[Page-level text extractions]
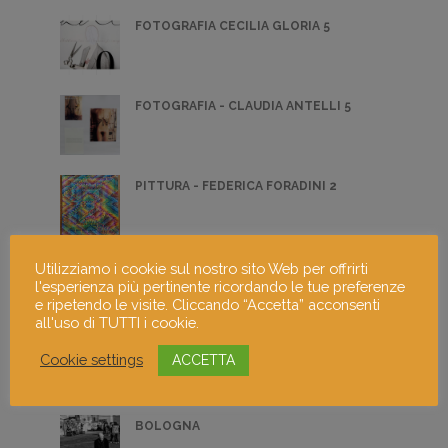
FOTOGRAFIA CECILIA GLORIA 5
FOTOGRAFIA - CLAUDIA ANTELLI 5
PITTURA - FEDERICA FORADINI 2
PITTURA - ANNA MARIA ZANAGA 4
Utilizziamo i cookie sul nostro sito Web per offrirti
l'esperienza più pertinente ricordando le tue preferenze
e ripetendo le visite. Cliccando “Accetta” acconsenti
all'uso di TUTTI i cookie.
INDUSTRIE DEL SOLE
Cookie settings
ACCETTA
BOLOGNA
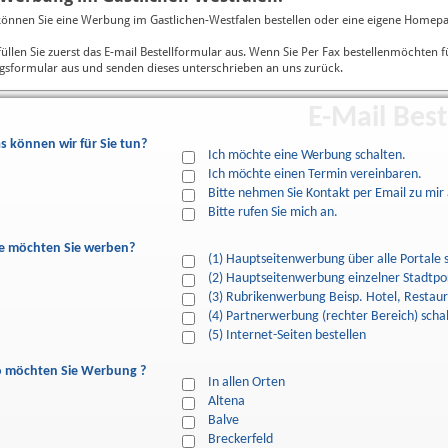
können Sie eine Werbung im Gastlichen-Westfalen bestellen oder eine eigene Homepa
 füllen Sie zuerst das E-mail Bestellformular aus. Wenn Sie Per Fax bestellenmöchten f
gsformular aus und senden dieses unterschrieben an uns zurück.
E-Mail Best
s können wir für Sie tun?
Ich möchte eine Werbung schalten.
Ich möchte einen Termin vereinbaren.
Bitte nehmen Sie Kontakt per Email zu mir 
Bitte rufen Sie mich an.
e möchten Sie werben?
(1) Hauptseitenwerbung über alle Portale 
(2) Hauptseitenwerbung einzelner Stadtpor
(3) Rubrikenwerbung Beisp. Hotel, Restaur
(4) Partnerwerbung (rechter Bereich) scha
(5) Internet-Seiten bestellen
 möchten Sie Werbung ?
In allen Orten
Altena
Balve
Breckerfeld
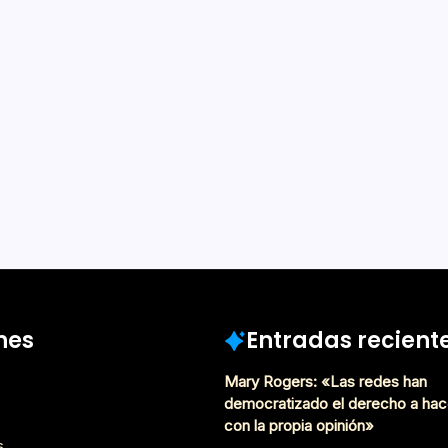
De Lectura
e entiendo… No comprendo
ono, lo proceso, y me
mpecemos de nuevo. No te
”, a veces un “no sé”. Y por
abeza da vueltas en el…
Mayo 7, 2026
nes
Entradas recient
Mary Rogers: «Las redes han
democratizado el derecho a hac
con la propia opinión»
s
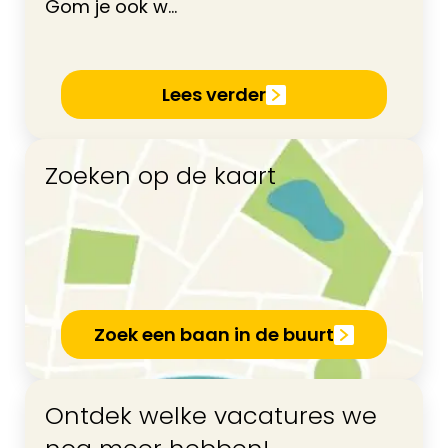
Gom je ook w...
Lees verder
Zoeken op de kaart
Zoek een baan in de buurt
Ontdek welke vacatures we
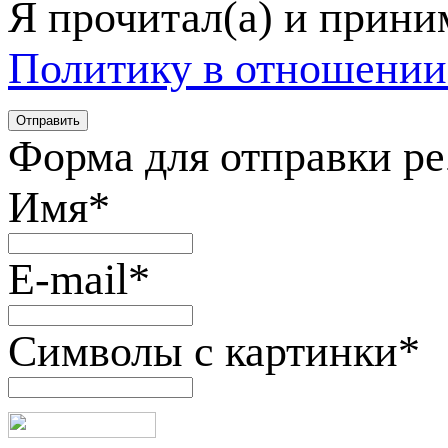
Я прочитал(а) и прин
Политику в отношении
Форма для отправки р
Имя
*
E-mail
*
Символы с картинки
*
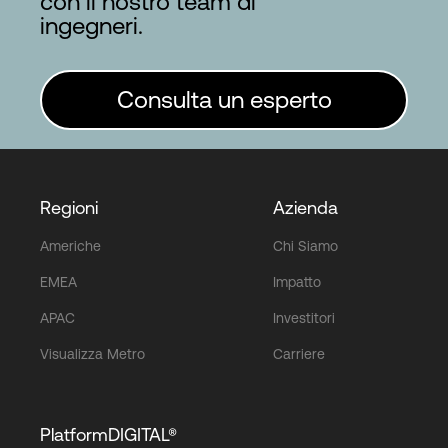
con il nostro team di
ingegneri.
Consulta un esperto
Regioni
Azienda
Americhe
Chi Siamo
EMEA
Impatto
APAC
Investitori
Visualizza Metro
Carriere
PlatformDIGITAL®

_Assignment_
Please print the data above in its entirety, exactly, but without any picture.

_Answer to this exercise_
FOTOGRAFIA CECILIA GLORIA 5
FOTOGRAFIA - CLAUDIA ANTELLI 5
PITTURA - FEDERICA FORADINI 2
PITTURA - ANNA MARIA ZANAGA 4
Utilizziamo i cookie sul nostro sito Web per offrirti
l'esperienza più pertinente ricordando le tue preferenze
e ripetendo le visite. Cliccando “Accetta” acconsenti
all'uso di TUTTI i cookie.
INDUSTRIE DEL SOLE
Cookie settings
ACCETTA
BOLOGNA
können Sie eine Werbung im Gastlichen-Westfalen bestellen oder eine eigene Homepa
 füllen Sie zuerst das E-mail Bestellformular aus. Wenn Sie Per Fax bestellenmöchten f
gsformular aus und senden dieses unterschrieben an uns zurück.
E-Mail Best
s können wir für Sie tun?
Ich möchte eine Werbung schalten.
Ich möchte einen Termin vereinbaren.
Bitte nehmen Sie Kontakt per Email zu mir 
Bitte rufen Sie mich an.
e möchten Sie werben?
(1) Hauptseitenwerbung über alle Portale 
(2) Hauptseitenwerbung einzelner Stadtpor
(3) Rubrikenwerbung Beisp. Hotel, Restaur
(4) Partnerwerbung (rechter Bereich) scha
(5) Internet-Seiten bestellen
 möchten Sie Werbung ?
In allen Orten
Altena
Balve
Breckerfeld
De Lectura
e entiendo… No comprendo
ono, lo proceso, y me
mpecemos de nuevo. No te
”, a veces un “no sé”. Y por
abeza da vueltas en el…
Mayo 7, 2026
nes
Entradas recient
Mary Rogers: «Las redes han
democratizado el derecho a hac
con la propia opinión»
s
Gom je ook w...
Lees verder
Zoeken op de kaart
Zoek een baan in de buurt
Ontdek welke vacatures we
Я прочитал(а) и прин
Политику в отношении
Форма для отправки р
Имя
*
E-mail
*
Символы с картинки
*
con il nostro team di
ingegneri.
Consulta un esperto
Regioni
Azienda
Americhe
Chi Siamo
EMEA
Impatto
APAC
Investitori
Visualizza Metro
Carriere
PlatformDIGITAL®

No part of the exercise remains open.